Antara Bisnis dan Kepentingan Hukum
Indonesia merupakan negara yang memiliki hutan cukup luas. Hampir 90 persen hutan di dunia dimiliki secara kolektif oleh Indonesia dan 44 negara lain. Bahkan, negeri ini juga disebut sebagai paru-paru dunia. Sayang, aset negara tersebut dirusak oknum-oknum yang tidak bertanggung jawab melalui aksi pembalakan liar.
Gambar diambil dari papua
PEMERINTAH pernah mengklaim, sampai dengan 2005, memiliki kawasan hutan 126,8 juta hektare dengan berbagai pembagian fungsi. Yaitu, fungsi konservasi (23,2 juta hektare), kawasan lindung (32,4 juta hektare), hutan produksi terbatas (21,6 juta hektare), hutan produksi (35,6 juta hektare), dan hutan produksi konversi (14,0 juta hektare).

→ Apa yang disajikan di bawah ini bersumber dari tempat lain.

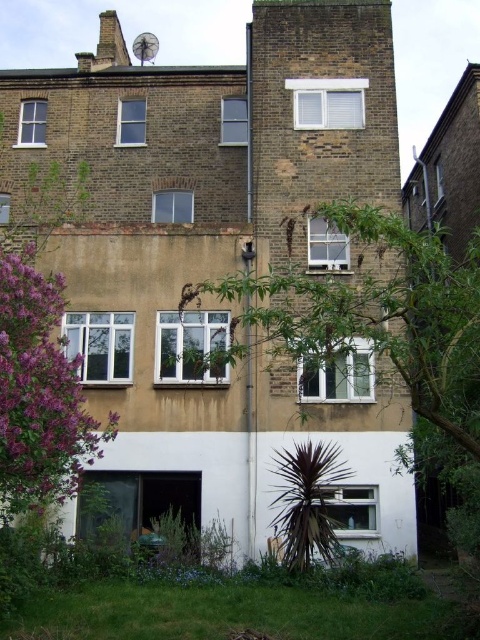 Question: Does green leafy tree at center have a smaller size compared to purple leafy tree at lower left?

Choices:
 (A) no
 (B) yes

Answer: (A)

Question: Does green leafy tree at center have a smaller size compared to purple leafy tree at lower left?

Choices:
 (A) no
 (B) yes

Answer: (A)

Question: Which point is farther from the camera taking this photo?

Choices:
 (A) (83, 436)
 (B) (410, 349)

Answer: (A)

Question: Which point is farther to the camera?

Choices:
 (A) purple leafy tree at lower left
 (B) green leafy tree at center

Answer: (A)

Question: Which point is farther from the camera taking this photo?

Choices:
 (A) (34, 432)
 (B) (447, 352)

Answer: (A)

Question: Is green leafy tree at center above purple leafy tree at lower left?

Choices:
 (A) yes
 (B) no

Answer: (A) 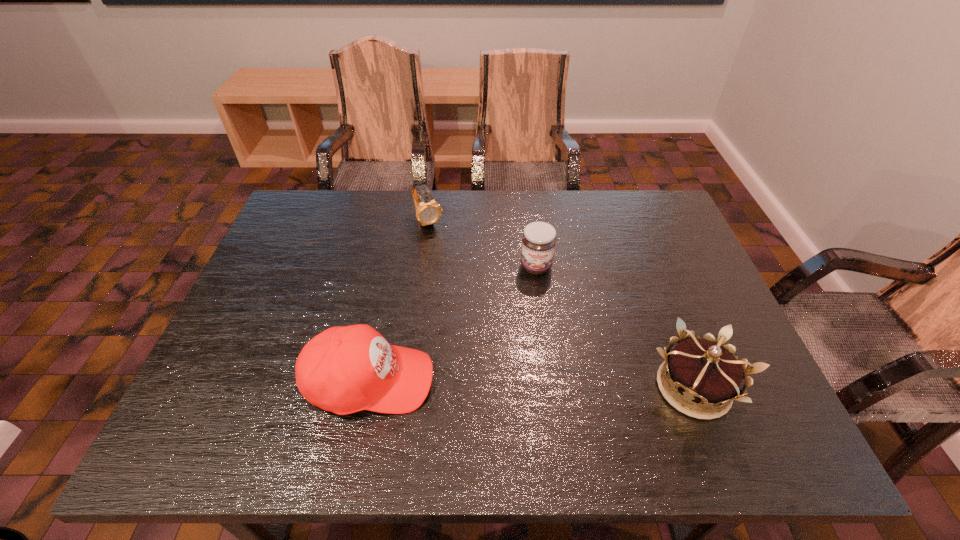 The width and height of the screenshot is (960, 540). In order to click on baseball cap in this screenshot , I will do `click(346, 369)`.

Namun, beberapa waktu lalu, organisasi lingkungan dunia Green Peace menyebutkan, 72 % hutan Indonesia musnah. Kemudian, setengah wilayah hutan yang masih ada dalam kondisi terancam karena penebangan komersial, kebakaran hutan, dan pembukaan hutan untuk kebun kelapa sawit. Karena tingkat kerusakan yang begitu tinggi, Green Peace pernah mengusulkan penghargaan rekor dunia sebagai negara penghancur hutan tercepat.
Sementara itu, Departemen Kehutanan memperkirakan jumlah lahan hutan di seluruh Indonesia yang rusak akibat penjarahan mencapai 2,8 juta hektare per tahun. Hingga kini sudah mencapai 60 juta hektare. Kerugian yang diderita negara pun tidak sedikit, mencapai Rp 40 triliun-50 triliun per tahun.
Kehancuran hutan atau deforestasi yang terjadi di Indonesia, menurut Green Peace, disebabkan tiga hal utama. Yakni, illegal logging, legal logging, dan kebakaran hutan. “Selain pembalakan liar, hancurnya hutan disebabkan penebangan yang mendapat izin pemerintah melalui HPH (Hak Pengelolaan Hutan) dan HTI (Hutan Tanaman Industri),” ujar Hapsoro, juru kampanye hutan Green Peace Indonesia.
Perang terhadap praktik-praktik pembalakan liar sebenarnya telah digaungkan pemerintah. Pendukungnya adalah Undang-Undang Nomor 41 Tahun 1999 tentang Kehutanan serta Instruksi Presiden (Inpres) Nomor 4 Tahun 2005 tentang Pemberantasan Penebangan Kayu secara Ilegal di Kawasan Hutan dan Pemberdayaannya di Seluruh Wilayah RI. Namun, praktik-praktik ilegal tersebut ternyata masih terjadi.
Modus yang digunakan kian beragam. Menurut Direktur Eksekutif Indonesian Center for Environmental Law (ICEL) Rhino Subagjo, modus pembalakan liar senantiasa berkembang. “Praktiknya selalu menyesuaikan diri, bahkan cenderung makin sistematis,” ujar Rhino.
Saat ini, lanjutnya, setidaknya terdapat tiga modus yang tengah berkembang. Pertama, menggunakan surat izin yang tidak sesuai dengan isi yang tertera dalam surat izin. “Misalnya, izin HTI (Hutan Tanaman Industri) yang seharusnya hanya untuk semak belukar, namun digunakan di hutan lindung,” jelasnya.
Kedua adalah sistem lelang. Dengan cara tersebut, oknum-oknum pembalak liar berusaha melegalkan kayu-kayu yang sebenarnya ilegal. Sedangkan ketiga, memanfaatkan masyarakat untuk melakukan pembakaran hutan.
Praktik-praktik ilegal sebenarnya tidak mungkin terjadi jika tidak ada yang memfasilitasi. Tanpa adanya pihak lain yang membuka jalan atau membiarkan terjadinya penebangan liar, mustahil aksi tersebut berjalan. Pihak lain itulah yang memberikan izin untuk melegalkan sesuatu. Di sinilah ditengarai adanya keterlibatan oknum pejabat, bahkan aparat, yang seharusnya melakukan pengawasan.